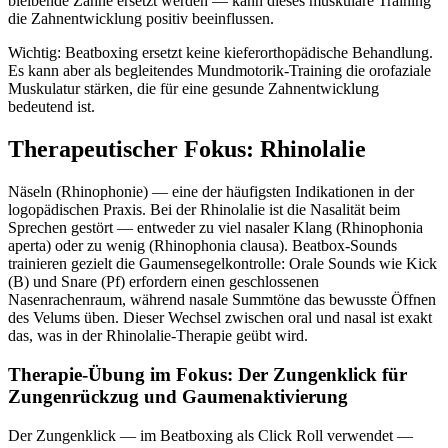
bleibende Zähne ersetzt werden — kann dieses muskuläre Training
die Zahnentwicklung positiv beeinflussen.
Wichtig: Beatboxing ersetzt keine kieferorthopädische Behandlung.
Es kann aber als begleitendes Mundmotorik-Training die orofaziale
Muskulatur stärken, die für eine gesunde Zahnentwicklung
bedeutend ist.
Therapeutischer Fokus: Rhinolalie
Näseln (Rhinophonie) — eine der häufigsten Indikationen in der
logopädischen Praxis. Bei der Rhinolalie ist die Nasalität beim
Sprechen gestört — entweder zu viel nasaler Klang (Rhinophonia
aperta) oder zu wenig (Rhinophonia clausa). Beatbox-Sounds
trainieren gezielt die Gaumensegelkontrolle: Orale Sounds wie Kick
(B) und Snare (Pf) erfordern einen geschlossenen
Nasenrachenraum, während nasale Summtöne das bewusste Öffnen
des Velums üben. Dieser Wechsel zwischen oral und nasal ist exakt
das, was in der Rhinolalie-Therapie geübt wird.
Therapie-Übung im Fokus: Der Zungenklick für
Zungenrückzug und Gaumenaktivierung
Der Zungenklick — im Beatboxing als Click Roll verwendet —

§ §

- **What needs to be done**
Please write out the lines that run from the one with "Therapie-Übung im Fokus: Der Zungenklick für" to the end of the records, both included, exactly as they appear.

- **Response to this task**
Therapie-Übung im Fokus: Der Zungenklick für
Zungenrückzug und Gaumenaktivierung
Der Zungenklick — im Beatboxing als Click Roll verwendet —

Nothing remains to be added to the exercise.